*Required action:*
Could you restate all of the records below exactly, with the pictures left out?

**** Data shown ****

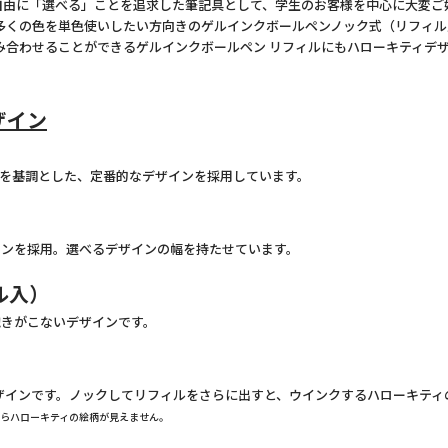
自由に「選べる」ことを追求した筆記具として、学生のお客様を中心に大変ご
くの色を単色使いしたい方向きのゲルインクボールペンノック式（リフィル
み合わせることができるゲルインクボールペン リフィルにもハローキティデ
ザイン
を基調とした、定番的なデザインを採用しています。
ンを採用。選べるデザインの幅を持たせています。
ル入）
きがこないデザインです。
インです。ノックしてリフィルをさらに出すと、ウインクするハローキティ
らハローキティの絵柄が見えません。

****

*Solution for this task:*
自由に「選べる」ことを追求した筆記具として、学生のお客様を中心に大変ご
くの色を単色使いしたい方向きのゲルインクボールペンノック式（リフィル
み合わせることができるゲルインクボールペン リフィルにもハローキティデ
ザイン
を基調とした、定番的なデザインを採用しています。
ンを採用。選べるデザインの幅を持たせています。
ル入）
きがこないデザインです。
インです。ノックしてリフィルをさらに出すと、ウインクするハローキティ
らハローキティの絵柄が見えません。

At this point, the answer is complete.